Extracted page text data:
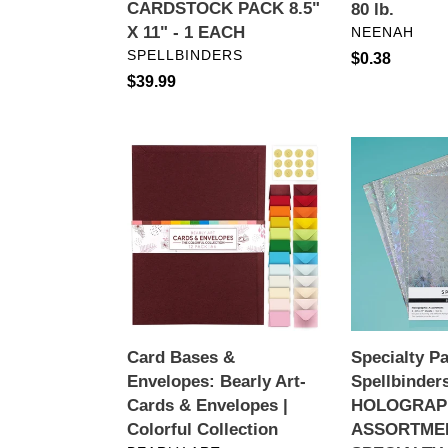
CARDSTOCK PACK 8.5"
80 lb.
-
VENDOR
X 11" - 1 EACH
NEENAH
1
VENDOR
SPELLBINDERS
Regular
$0.38
EACH
Regular
$39.99
price
price
Card
Specialty
Bases
Paper:
&
Spellbinders-
Envelopes:
HOLOGRAPH
Bearly
ASSORTME
Art-
SPECIALTY
Cards
CARDSTOC
&
Envelopes
Card Bases &
Specialty P
|
Envelopes: Bearly Art-
Spellbinder
Colorful
Cards & Envelopes |
HOLOGRAP
Collection
Colorful Collection
ASSORTME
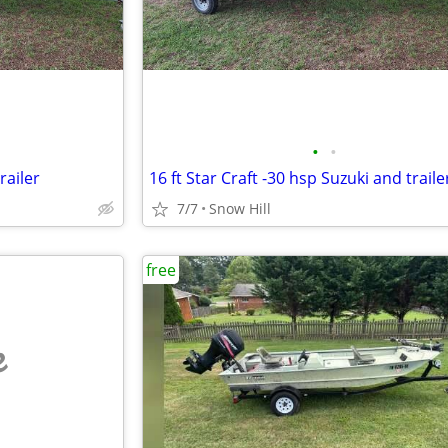
•
•
railer
16 ft Star Craft -30 hsp Suzuki and traile
7/7
Snow Hill
free
e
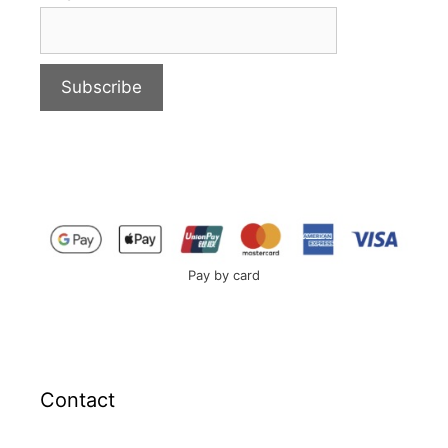
Pay by card
Contact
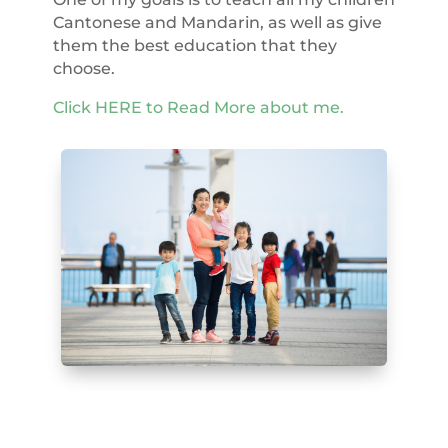
Cantonese and Mandarin, as well as give
them the best education that they
choose.
Click HERE to Read More about me.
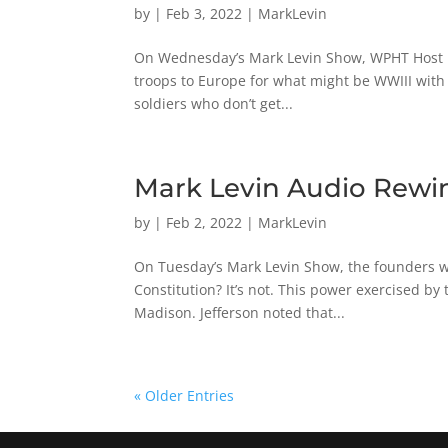
by
|
Feb 3, 2022
|
MarkLevin
On Wednesday’s Mark Levin Show, WPHT Host Ric
troops to Europe for what might be WWIII with 
soldiers who don’t get...
Mark Levin Audio Rewin
by
|
Feb 2, 2022
|
MarkLevin
On Tuesday’s Mark Levin Show, the founders war
Constitution? It’s not. This power exercised b
Madison. Jefferson noted that...
« Older Entries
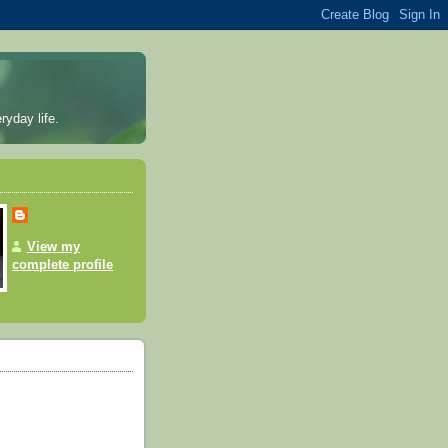
ryday life.
View my
complete profile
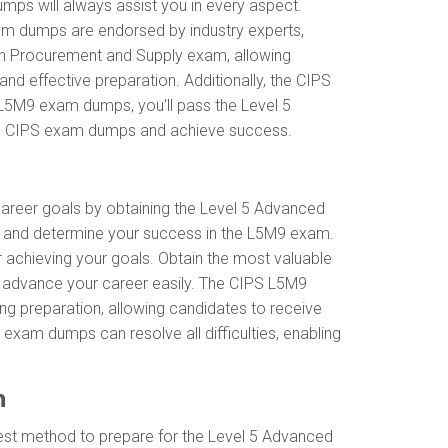
mps will always assist you in every aspect.
xam dumps are endorsed by industry experts,
in Procurement and Supply exam, allowing
d effective preparation. Additionally, the CIPS
 L5M9 exam dumps, you'll pass the Level 5
ith CIPS exam dumps and achieve success.
 career goals by obtaining the Level 5 Advanced
s and determine your success in the L5M9 exam.
r achieving your goals. Obtain the most valuable
 advance your career easily. The CIPS L5M9
ing preparation, allowing candidates to receive
 exam dumps can resolve all difficulties, enabling
n
best method to prepare for the Level 5 Advanced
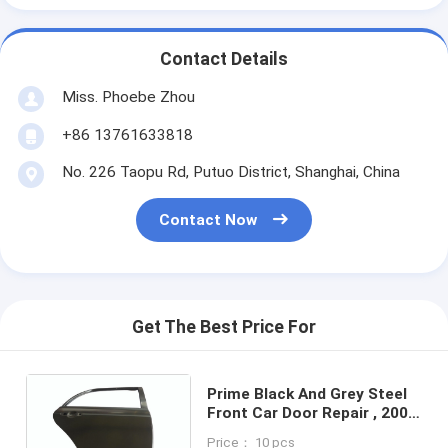
Contact Details
Miss. Phoebe Zhou
+86 13761633818
No. 226 Taopu Rd, Putuo District, Shanghai, China
Contact Now
Get The Best Price For
Prime Black And Grey Steel
Front Car Door Repair , 2008
Toyota Corolla Door Panel
Price： 10 pcs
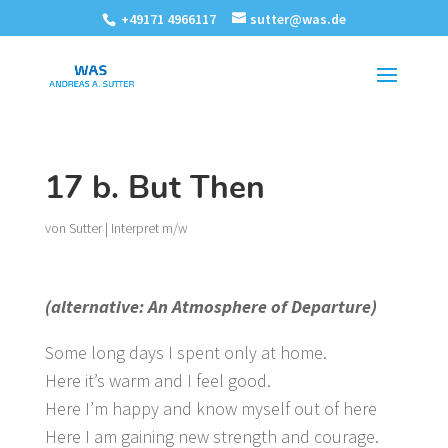
+49171 4966117
sutter@was.de
17 b. But Then
von
Sutter
|
Interpret m/w
(alternative: An Atmosphere of Departure)
Some long days I spent only at home.
Here it’s warm and I feel good.
Here I’m happy and know myself out of here
Here I am gaining new strength and courage.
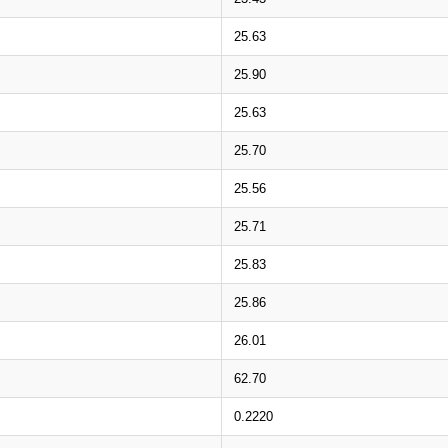
25.63
25.90
25.63
25.70
25.56
25.71
25.83
25.86
26.01
62.70
0.2220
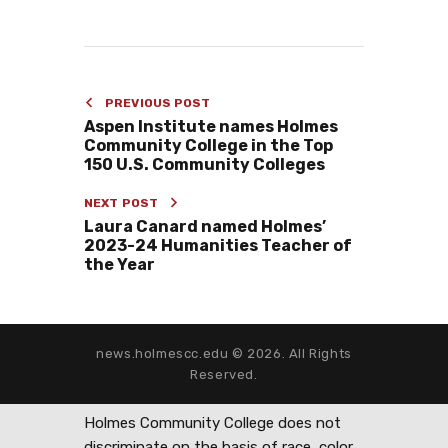
PREVIOUS POST
Aspen Institute names Holmes
Community College in the Top
150 U.S. Community Colleges
NEXT POST
Laura Canard named Holmes’
2023-24 Humanities Teacher of
the Year
news.holmescc.edu © 2026. All Rights
Reserved.
Holmes Community College does not
discriminate on the basis of race, color,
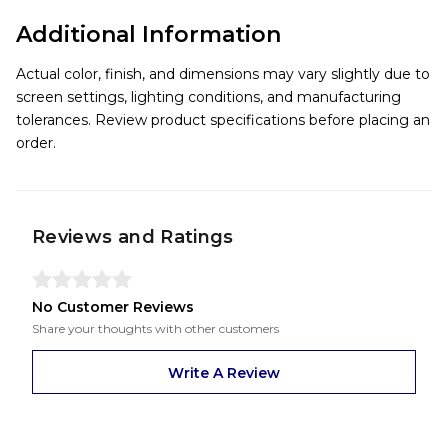
Additional Information
Actual color, finish, and dimensions may vary slightly due to
screen settings, lighting conditions, and manufacturing
tolerances. Review product specifications before placing an
order.
Reviews and Ratings
No Customer Reviews
Share your thoughts with other customers
Write A Review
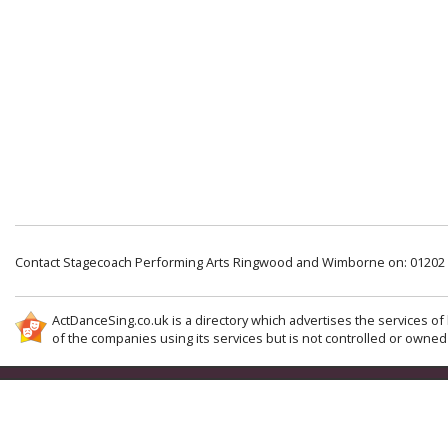
Contact Stagecoach Performing Arts Ringwood and Wimborne on: 01202
ActDanceSing.co.uk is a directory which advertises the services of 
of the companies using its services but is not controlled or owned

**Exercise goal:**
Word for word, write out the lines above running from the one with "Click HERE to Read More about me." up to and including the one with "PREVIOUS POST". Drop any picture.

**Answer below:**
Click HERE to Read More about me.
by
|
Feb 3, 2022
|
MarkLevin
On Wednesday’s Mark Levin Show, WPHT Host Ric
troops to Europe for what might be WWIII with 
soldiers who don’t get...
Mark Levin Audio Rewin
by
|
Feb 2, 2022
|
MarkLevin
On Tuesday’s Mark Levin Show, the founders war
Constitution? It’s not. This power exercised b
Madison. Jefferson noted that...
« Older Entries
ryday life.
View my
complete profile
mps will always assist you in every aspect.
xam dumps are endorsed by industry experts,
in Procurement and Supply exam, allowing
d effective preparation. Additionally, the CIPS
 L5M9 exam dumps, you'll pass the Level 5
ith CIPS exam dumps and achieve success.
 career goals by obtaining the Level 5 Advanced
s and determine your success in the L5M9 exam.
r achieving your goals. Obtain the most valuable
 advance your career easily. The CIPS L5M9
ing preparation, allowing candidates to receive
 exam dumps can resolve all difficulties, enabling
n
best method to prepare for the Level 5 Advanced
Contact Details
Miss. Phoebe Zhou
+86 13761633818
No. 226 Taopu Rd, Putuo District, Shanghai, China
Contact Now
Get The Best Price For
Prime Black And Grey Steel
Front Car Door Repair , 2008
Toyota Corolla Door Panel
Price： 10 pcs
+49171 4966117
sutter@was.de
17 b. But Then
von
Sutter
|
Interpret m/w
(alternative: An Atmosphere of Departure)
Some long days I spent only at home.
Here it’s warm and I feel good.
Here I’m happy and know myself out of here
Here I am gaining new strength and courage.
25.63
25.90
25.63
25.70
25.56
25.71
25.83
25.86
26.01
62.70
0.2220
PREVIOUS POST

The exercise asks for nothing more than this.